Como decía la canción, mucha pena es la que siento cada
mañana cuando tengo que despedirme de mi bichito para ir a trabajar.
Hay mañanas peores y mañanas mejores, pero en todas ellas me
acompañan pensamientos bipolares: por un lado, estoy tan cansada de haber
tenido que madrugar tanto que prefiero que se quede dormida hasta que me vaya,
pero por otro, ¡no la veré hasta por la tarde!, y quiero que se despierte y
poder pasar con ella un ratito. Por un lado, si esta despierta tardo muchísimo
más, porque un bebe de dieciséis meses no sabe que a esa hora hay que correr y
no se puede jugar; por otro lado, ¡cómo no verla hasta la tarde!
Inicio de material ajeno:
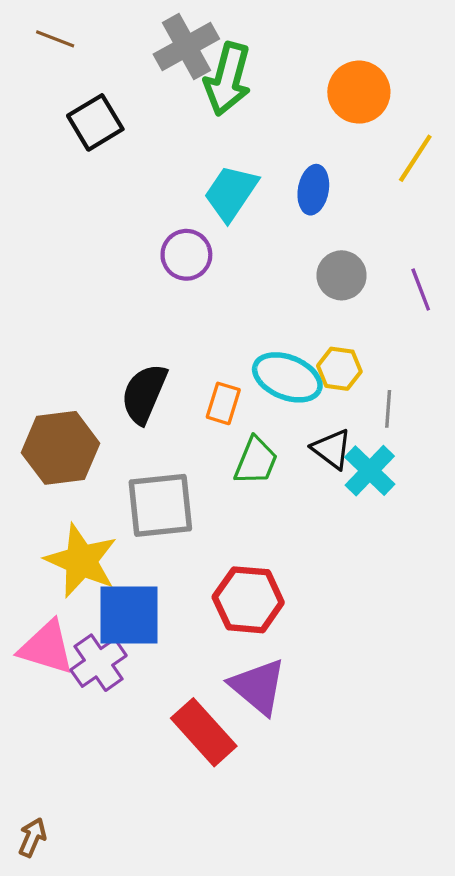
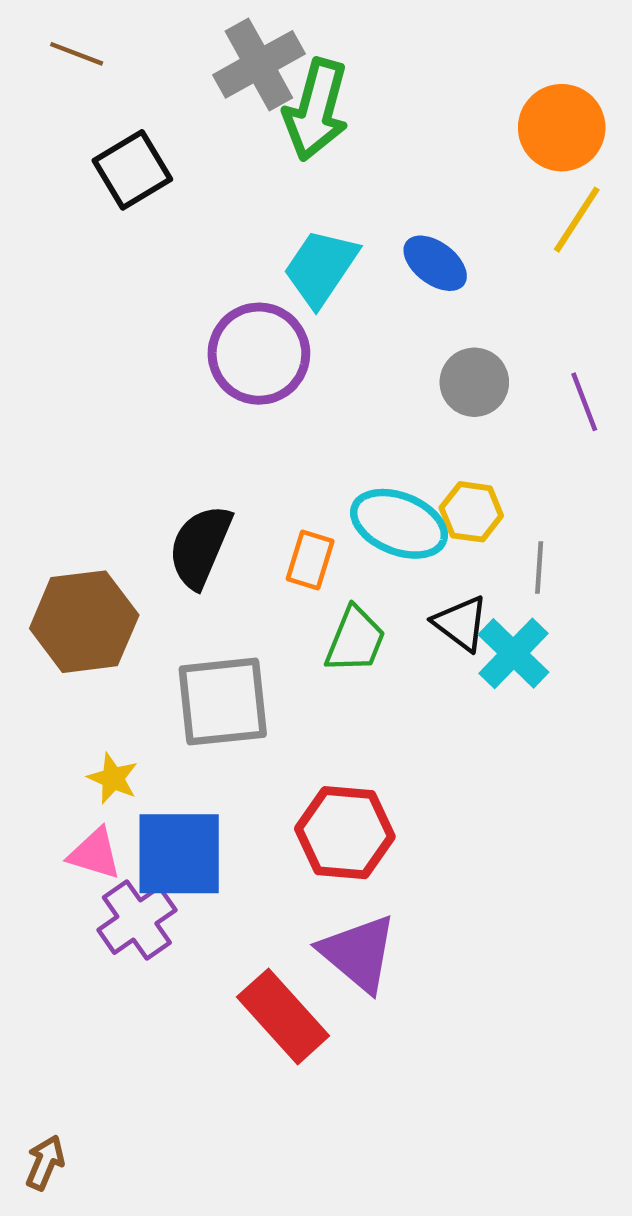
orange circle: (359, 92) -> (562, 128), moved
blue ellipse: (313, 190) -> (435, 263), turned -63
purple circle: (186, 255) -> (259, 354), size x1.4
yellow star: (81, 561) -> (113, 778), size x0.5
pink triangle: (46, 648) -> (95, 854), moved, size x0.7

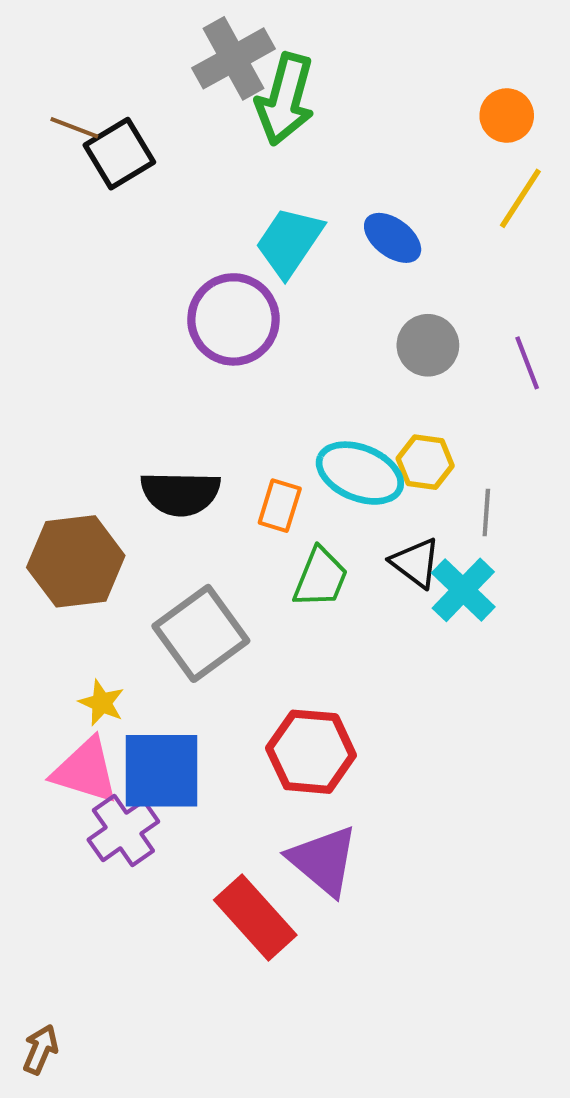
brown line: (77, 54) -> (74, 128), moved
orange circle: (562, 128) -> (507, 116), size x0.7
black semicircle: (200, 546) -> (180, 493), turned -112
gray square: (223, 702) -> (201, 633), turned -30
pink triangle: (95, 854) -> (85, 771), size x1.4

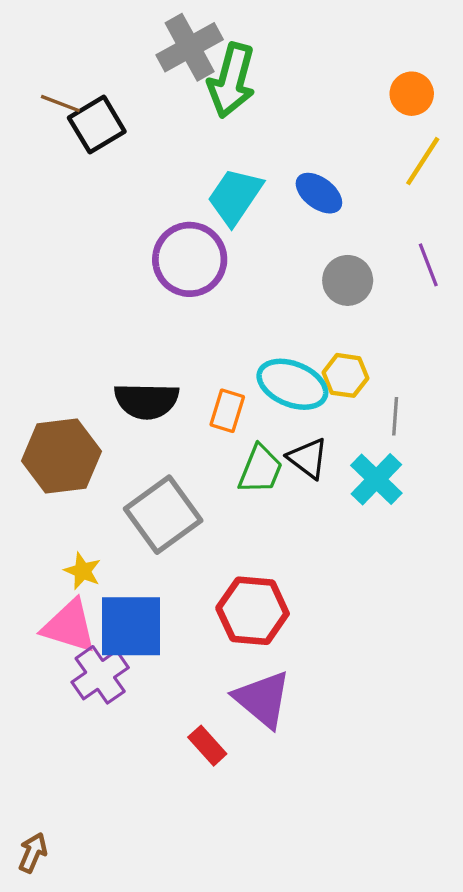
purple line: (527, 363) -> (428, 265), moved
black triangle: (416, 563) -> (308, 458), moved
red rectangle: (255, 918) -> (207, 746), size x0.6

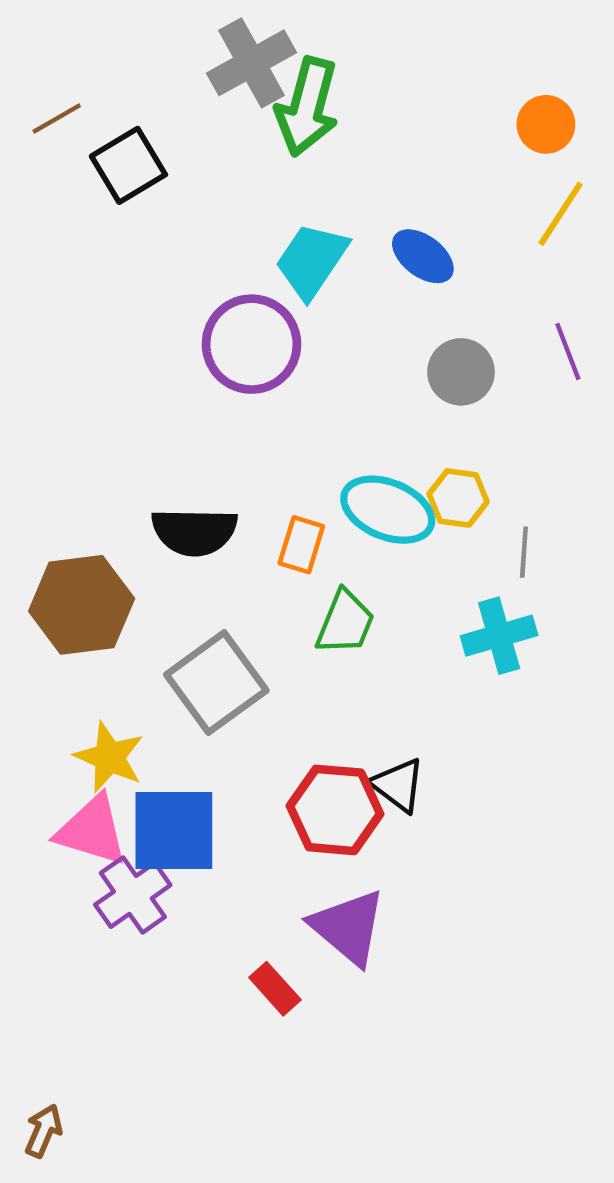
brown line: (60, 104) -> (57, 119), moved, turned -51
black triangle: (308, 458) -> (398, 785), moved
cyan cross: (376, 479) -> (499, 636), turned 30
yellow star: (82, 571) -> (109, 757), size x1.4

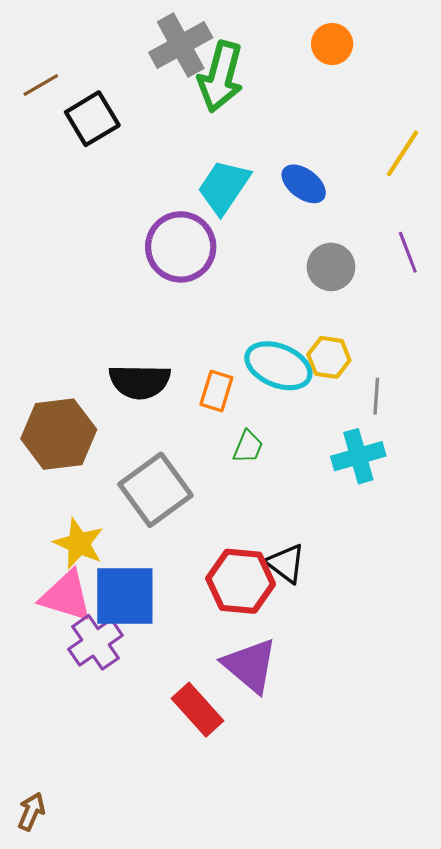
orange circle: (546, 124) -> (332, 44), moved
green trapezoid: (345, 622) -> (248, 447), size x0.7
red rectangle: (275, 989) -> (197, 710), size x1.4

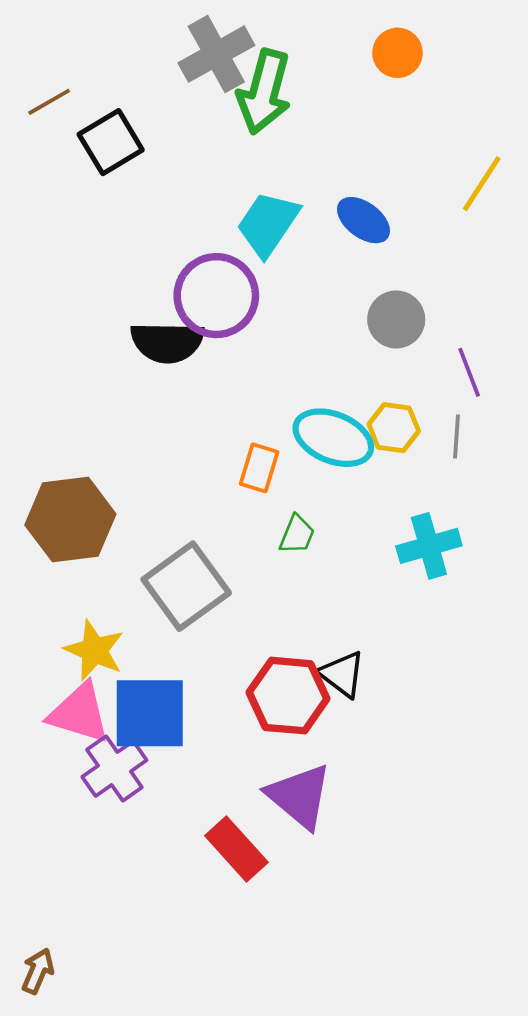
purple line: (408, 252) -> (469, 372), moved
black semicircle: (140, 382) -> (167, 342), moved
gray line: (376, 396) -> (457, 436), moved

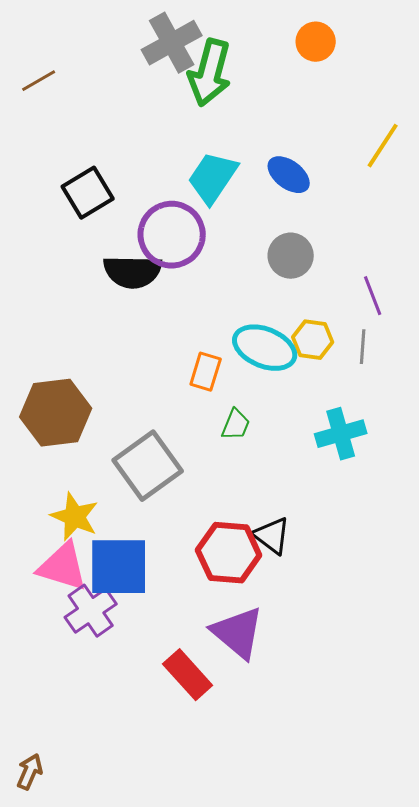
black square: (111, 142) -> (88, 193), moved
gray circle: (396, 319) -> (291, 256), moved

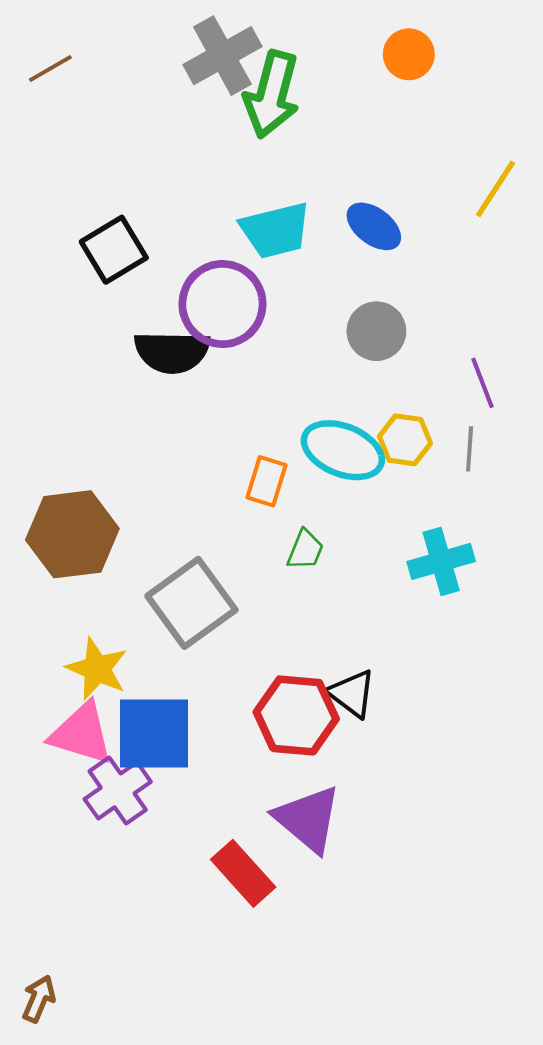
brown line: (39, 81) -> (50, 69), moved
cyan trapezoid: (213, 178) -> (276, 230), turned -138

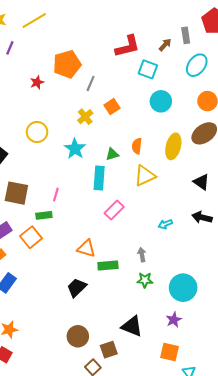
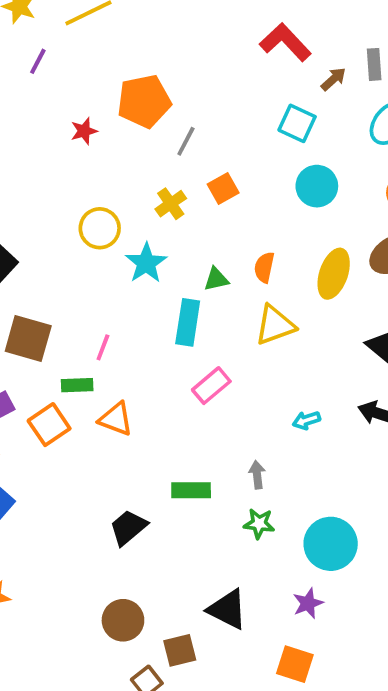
red L-shape: (127, 46) -> (285, 42), moved, turned -124
yellow circle: (37, 132) -> (100, 228), moved
orange triangle: (86, 248) -> (116, 419), moved

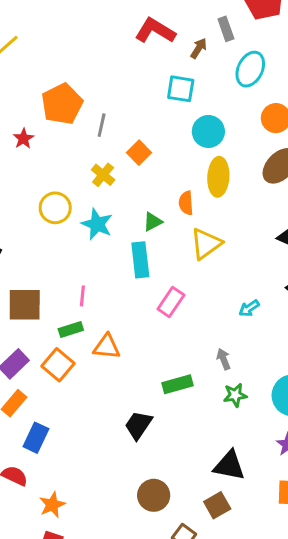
yellow ellipse: (334, 274) -> (218, 177), moved
brown square: (180, 650) -> (217, 505), moved

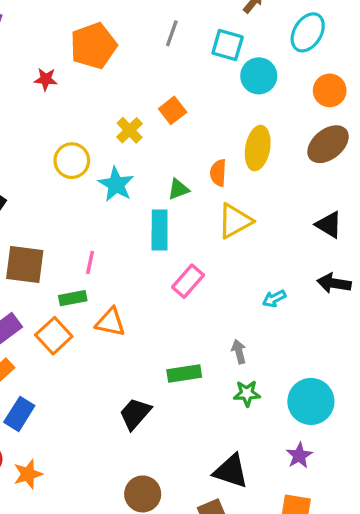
gray line: (102, 125) -> (172, 33), moved
cyan circle: (208, 131) -> (259, 76), moved
red star: (23, 139) -> (46, 79), turned 30
orange star: (52, 505) -> (28, 474), moved

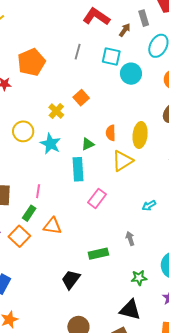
yellow ellipse: (258, 148) -> (140, 135), moved
green rectangle: (73, 298) -> (29, 213), turned -42
green star: (247, 393) -> (139, 278), moved

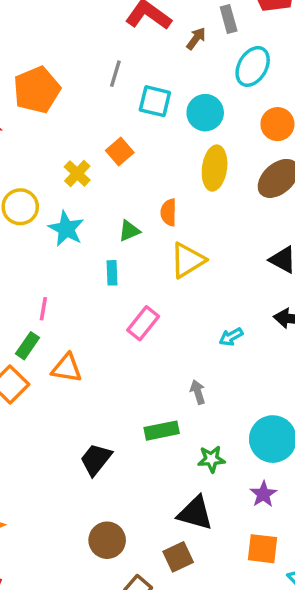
cyan square: (111, 56) -> (155, 101), moved
yellow ellipse: (140, 135) -> (215, 168), moved
cyan rectangle: (78, 169) -> (112, 273), size x0.6
green rectangle: (98, 254) -> (162, 431), moved

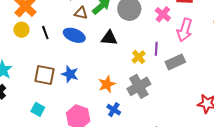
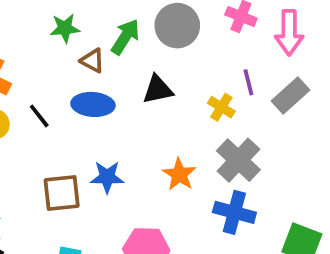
brown triangle: (81, 13) -> (92, 61), turned 32
blue cross: (114, 110) -> (234, 212), moved, size x1.5

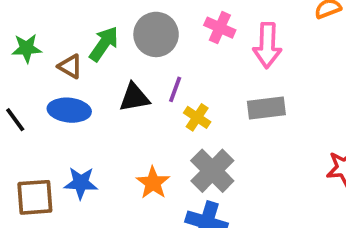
green star: (65, 28) -> (27, 48), moved
purple line: (248, 82) -> (175, 89), moved, turned 32
gray rectangle: (290, 95) -> (266, 108), turned 33

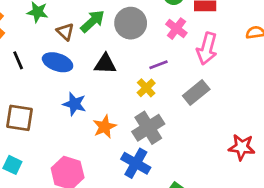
purple line: (175, 89) -> (158, 65), moved, turned 36
gray rectangle: (266, 108) -> (196, 92), turned -45
blue star: (81, 183) -> (74, 104), moved

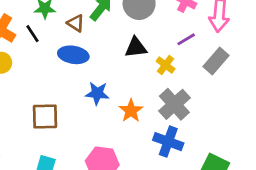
black line: (18, 60) -> (32, 34), moved
black triangle: (105, 64) -> (136, 47), moved
purple line: (158, 65) -> (186, 39), moved

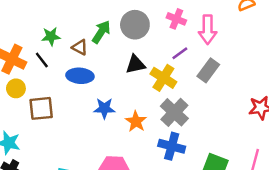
yellow cross: (166, 65) -> (163, 78), size x1.5
brown square: (45, 117) -> (41, 108), moved

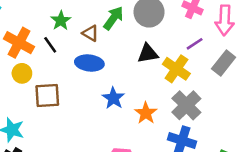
green star: (51, 36) -> (61, 21), turned -30
blue star: (104, 108) -> (113, 98), turned 30

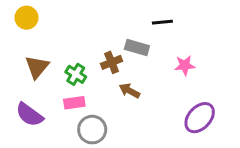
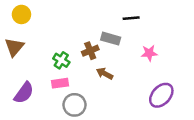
brown triangle: (37, 67) -> (14, 47), moved
purple semicircle: (29, 115) -> (24, 93), turned -90

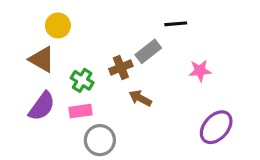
yellow circle: (21, 14) -> (58, 25), moved
gray rectangle: (111, 39) -> (148, 51), turned -54
brown triangle: (14, 47) -> (42, 59), moved, turned -40
purple semicircle: (24, 93) -> (42, 106), moved

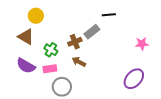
pink star: (200, 71) -> (142, 44), moved
brown arrow: (140, 98) -> (79, 62), moved
purple semicircle: (42, 106) -> (26, 66), turned 84

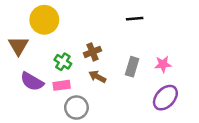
yellow circle: (36, 16) -> (44, 20), size x1.5
gray rectangle: (92, 32) -> (132, 67), moved, turned -35
brown triangle: (26, 37) -> (18, 46), moved, turned 30
pink star: (142, 44) -> (163, 64), moved

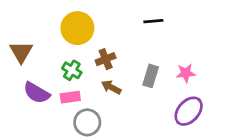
yellow circle: (44, 20) -> (77, 28), moved

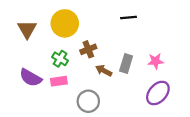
brown triangle: (21, 52) -> (27, 29), moved
brown arrow: (111, 87) -> (104, 71), moved
gray circle: (87, 122) -> (88, 101), moved

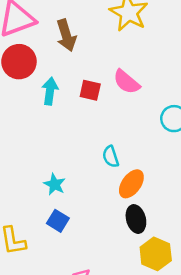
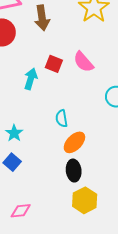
cyan arrow: (50, 91) -> (31, 79), moved

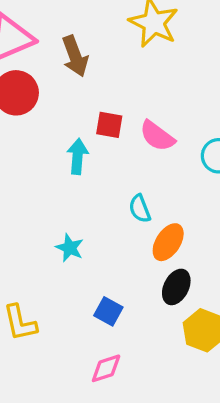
pink semicircle: (83, 62) -> (157, 136), moved
blue square: (12, 162) -> (108, 311), moved
black ellipse: (74, 171) -> (176, 287), turned 45

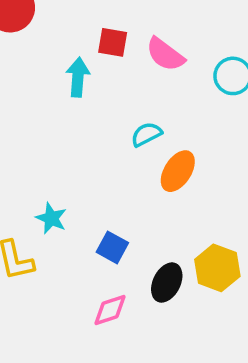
cyan semicircle: (140, 209) -> (146, 134), turned 84
cyan star: (70, 248) -> (51, 218), moved
black ellipse: (176, 287) -> (167, 282), moved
Por un lado,
me horripila obligar a mi hija a tener que levantarse de 6.30 a 7; por otro
lado, ¡quiero pasar un rato con ella!
Y por estos pensamientos esquizofrénicos voy discurriendo y
corriendo mientras desayuno, me arreglo, le doy besos, la amamanto y miro el
reloj sin cesar…
Y sigo sin comprender que está sociedad enferma nos obligue a
esto cada mañana, por seguir anclada en la cultura del presentismo, o lo que es
lo mismo, del calienta sillas, del atasco, de los niños aburridos en la
guardería, esperando unos padres que se mueren por llegar, pero que no llegan.
Así que sí, todo esto me da mucha pena, penita, pena.